Report the lines of the data below that contain the string "VOCB".

*** Recorded data ***

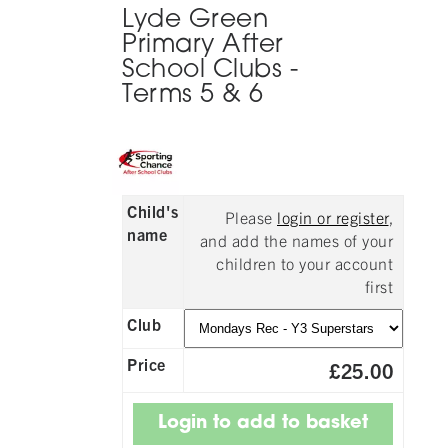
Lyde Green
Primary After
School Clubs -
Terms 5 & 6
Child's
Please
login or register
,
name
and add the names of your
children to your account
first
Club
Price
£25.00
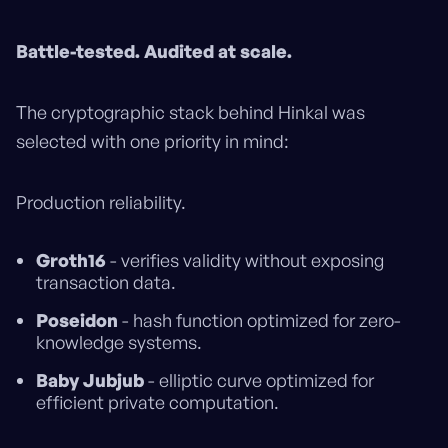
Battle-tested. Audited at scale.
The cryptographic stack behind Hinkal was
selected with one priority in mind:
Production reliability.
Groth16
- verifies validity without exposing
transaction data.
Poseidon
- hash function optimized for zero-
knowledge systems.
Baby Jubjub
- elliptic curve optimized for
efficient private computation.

*** End of Recorded data ***
*** Recorded data ***

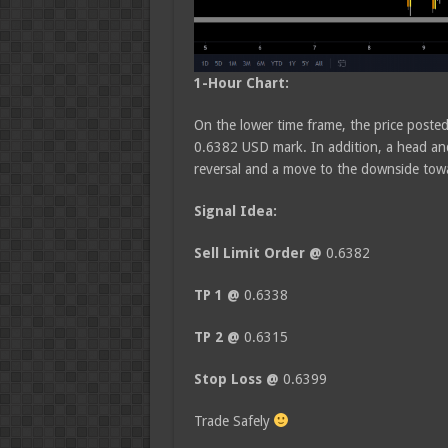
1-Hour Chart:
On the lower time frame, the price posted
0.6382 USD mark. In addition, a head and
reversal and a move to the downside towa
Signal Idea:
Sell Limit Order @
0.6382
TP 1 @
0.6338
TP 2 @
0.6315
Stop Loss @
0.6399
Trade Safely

*** End of Recorded data ***
*** Recorded data ***

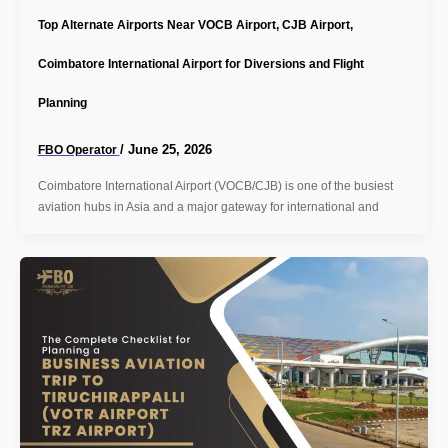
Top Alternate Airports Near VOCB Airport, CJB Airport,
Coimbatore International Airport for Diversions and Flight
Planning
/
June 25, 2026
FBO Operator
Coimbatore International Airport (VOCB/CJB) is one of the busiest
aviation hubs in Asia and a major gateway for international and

*** End of Recorded data ***

Written reply
Top Alternate Airports Near VOCB Airport, CJB Airport,
Coimbatore International Airport (VOCB/CJB) is one of the busiest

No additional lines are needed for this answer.